Bana portrays a struggling New York-based radio journalist who fakes front-line war reports from the comfort of his hideout above a Spanish restaurant in the heart of Manhattan. He will direct from his own script.
Netflix spokeswoman Karen Barragan said “Special Correspondents” will not have a theatrical release.
Gervais said: “Having shaken up the TV industry, Netflix is about to do the same to Hollywood. It’s great to be part of the changing future. Ted Sarandos is the new Godfather of entertainment and he made me an offer I couldn’t refuse.”
The film is a co-production between Bron Studios and Unanimous Entertainment. Gervais, Unanimous’ Chris Coen, Bron’s Aaron L. Gilbert, Manuel Munz and Larry Sanitsky will produce. Gervais will also direct from his own script.
Gervais is the creator and star of “The Office,” “Extras” and “Derek.” He has written, directed and acted in the films “Cemetery Junction” and “The Invention of Lying.”
Bana will next be seen in director Jim Sheridan’s “The Secret Scripture,” Guy Ritchie’s “Knights of the Round Table: King Arthur” and “The Finest Hours.”

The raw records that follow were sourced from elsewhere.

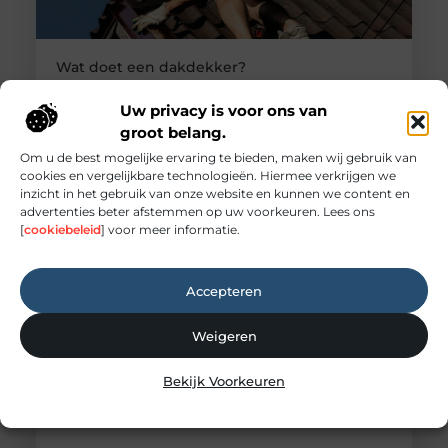
Wat doet een dakdekker?
Veel mensen denken pas aan een dakdekker
wanneer er een lekkage ontstaat. Toch doet een
Uw privacy is voor ons van
dakdekker veel meer dan alleen het repareren van
groot belang.
een beschadigd dak. In dit blog gaan we daar
Om u de best mogelijke ervaring te bieden, maken wij gebruik van
dieper op in. Voor welke werkzaamheden schakel
cookies en vergelijkbare technologieën. Hiermee verkrijgen we
je een dakdekker in? Een dakdekker kan je
inzicht in het gebruik van onze website en kunnen we content en
inschakelen voor uiteenlopende werkzaamheden,
advertenties beter afstemmen op uw voorkeuren. Lees ons
zoals: · Het opsporen en repareren
[
cookiebeleid
] voor meer informatie.
Accepteren
Weigeren
Bekijk Voorkeuren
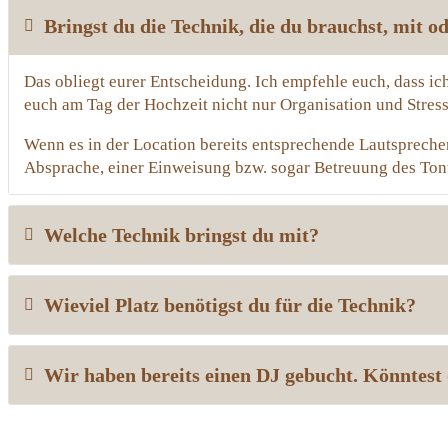
Bringst du die Technik, die du brauchst, mit
Das obliegt eurer Entscheidung. Ich empfehle euch, dass ic
euch am Tag der Hochzeit nicht nur Organisation und Stress,
Wenn es in der Location bereits entsprechende Lautsprecher 
Absprache, einer Einweisung bzw. sogar Betreuung des Tont
Welche Technik bringst du mit?
Wieviel Platz benötigst du für die Technik?
Wir haben bereits einen DJ gebucht. Könntest 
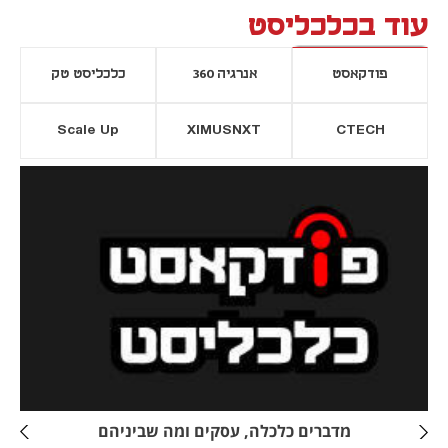
עוד בכלכליסט
פודקאסט
אנרגיה 360
כלכליסט טק
Scale Up
XIMUSNXT
CTECH
יסייה חדשה
נפתח בכרטיסייה חדשה
מדברים כלכלה, עסקים ומה שביניהם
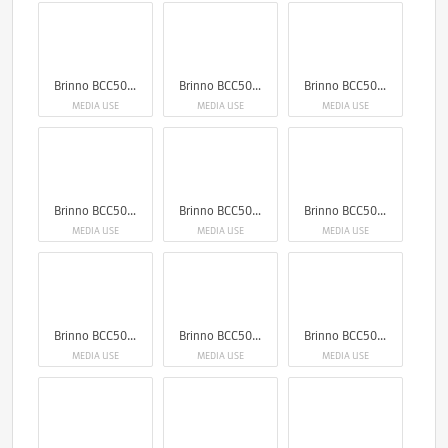
Brinno BCC5000 4K Construction Camera Bundle
Brinno BCC5000 4K Construction Camera Bundle
Brinno BCC5000 4K Construction Camera Bundle
MEDIA USE
MEDIA USE
MEDIA USE
Brinno BCC5000 4K Construction Camera Bundle
Brinno BCC5000 4K Construction Camera Bundle
Brinno BCC5000 4K Construction Camera Bundle
MEDIA USE
MEDIA USE
MEDIA USE
Brinno BCC5000 4K Construction Camera Bundle
Brinno BCC5000 4K Construction Camera Bundle
Brinno BCC5000 4K Construction Camera Bundle
MEDIA USE
MEDIA USE
MEDIA USE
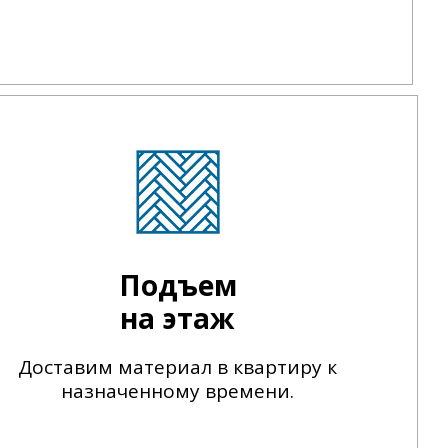
Подъем
на этаж
Доставим материал в квартиру к
назначенному времени.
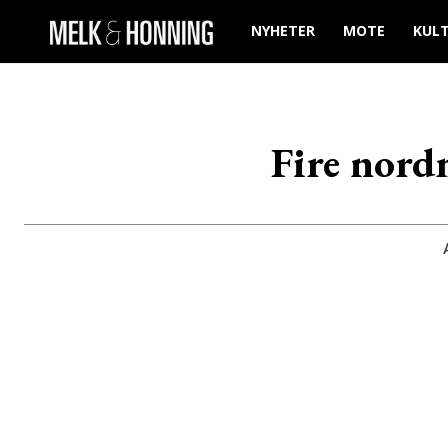
NYHETER
MOTE
KUL
Fire nord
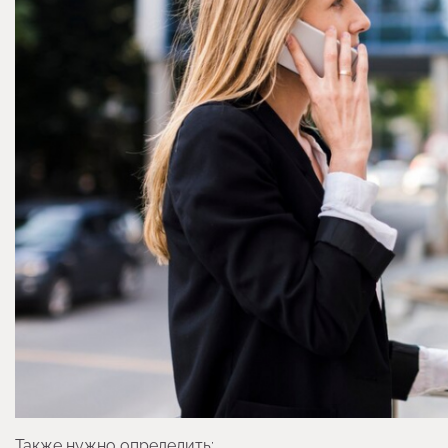
Также нужно определить:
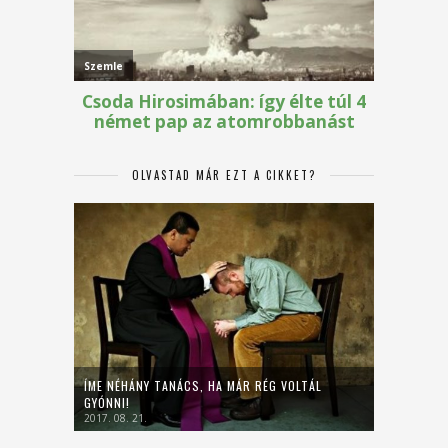
OLVASTAD MÁR EZT A CIKKET?
ÍME NÉHÁNY TANÁCS, HA MÁR RÉG VOLTÁL
GYÓNNI!
2017. 08. 21.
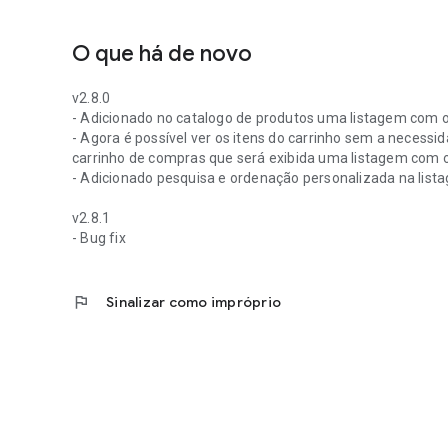
O que há de novo
v2.8.0
- Adicionado no catalogo de produtos uma listagem com 
- Agora é possível ver os itens do carrinho sem a necessida
carrinho de compras que será exibida uma listagem com os
- Adicionado pesquisa e ordenação personalizada na lista
v2.8.1
- Bug fix
flag
Sinalizar como impróprio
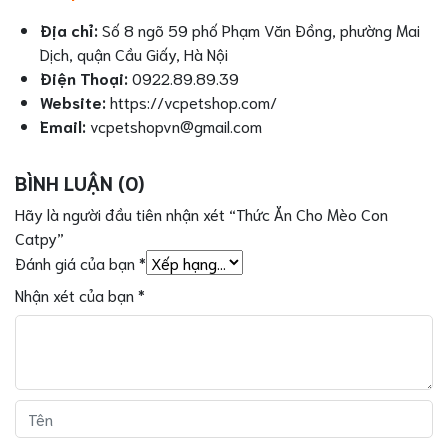
Địa chỉ:
Số 8 ngõ 59 phố Phạm Văn Đồng, phường Mai
Dịch, quận Cầu Giấy, Hà Nội
Điện Thoại:
0922.89.89.39
Website:
https://vcpetshop.com/
Email:
vcpetshopvn@gmail.com
BÌNH LUẬN (0)
Hãy là người đầu tiên nhận xét “Thức Ăn Cho Mèo Con
Catpy”
Đánh giá của bạn
*
Nhận xét của bạn
*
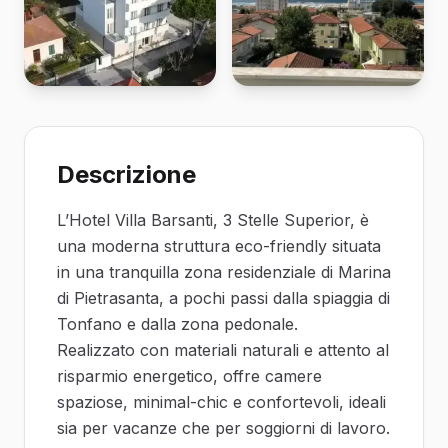
Descrizione
L’Hotel Villa Barsanti, 3 Stelle Superior, è
una moderna struttura eco-friendly situata
in una tranquilla zona residenziale di Marina
di Pietrasanta, a pochi passi dalla spiaggia di
Tonfano e dalla zona pedonale.
Realizzato con materiali naturali e attento al
risparmio energetico, offre camere
spaziose, minimal-chic e confortevoli, ideali
sia per vacanze che per soggiorni di lavoro.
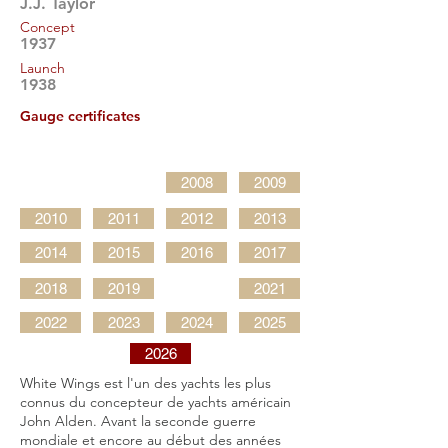
J.J. Taylor
Concept
1937
Launch
1938
Gauge certificates
2008
2009
2010
2011
2012
2013
2014
2015
2016
2017
2018
2019
2021
2022
2023
2024
2025
2026
White Wings est l'un des yachts les plus
connus du concepteur de yachts américain
John Alden. Avant la seconde guerre
mondiale et encore au début des années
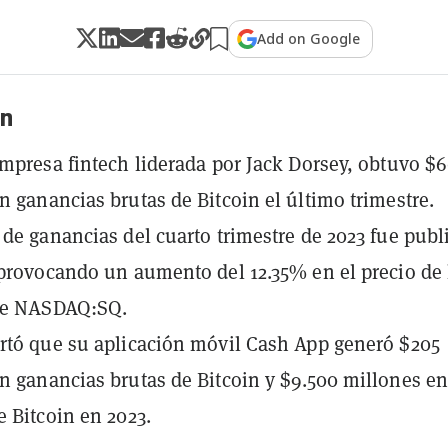
Add on Google
n
empresa fintech liderada por Jack Dorsey, obtuvo $
n ganancias brutas de Bitcoin el último trimestre.
 de ganancias del cuarto trimestre de 2023 fue publ
 provocando un aumento del 12.35% en el precio de 
de NASDAQ:SQ.
rtó que su aplicación móvil Cash App generó $205
n ganancias brutas de Bitcoin y $9.500 millones e
e Bitcoin en 2023.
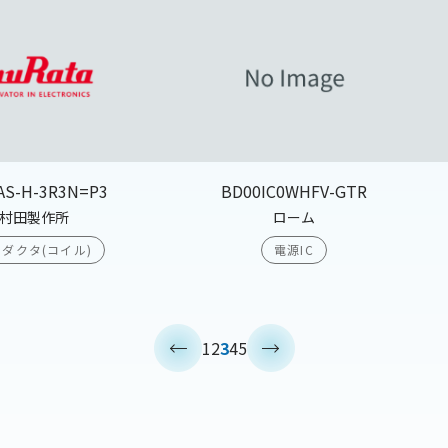
AS-H-3R3N=P3
BD00IC0WHFV-GTR
村田製作所
ローム
ダクタ(コイル)
電源IC
<
>
1
2
3
4
5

The deal with Gervais is the latest in a flurry of transactions for Netflix, which bought worldwide rights last month week to Cary Fukunaga’s African war drama “Beasts of No Nation,” starring Idris Elba, for its global streaming service and day-and-date theatrical release. Netflix paid nearly $12 million for the rights.
Netflix and Leonardo DiCaprio announced on March 4 that they were partnering on documentary and docu-series projects as part of a multiyear, first-look deal for non-fiction projects premiering exclusively on the streaming service.
It also bought worldwide rights in February to upcoming war thriller “Jadotville,” starring “Fifty Shades of Grey” actor Jamie Dornan, for an estimated $17 million.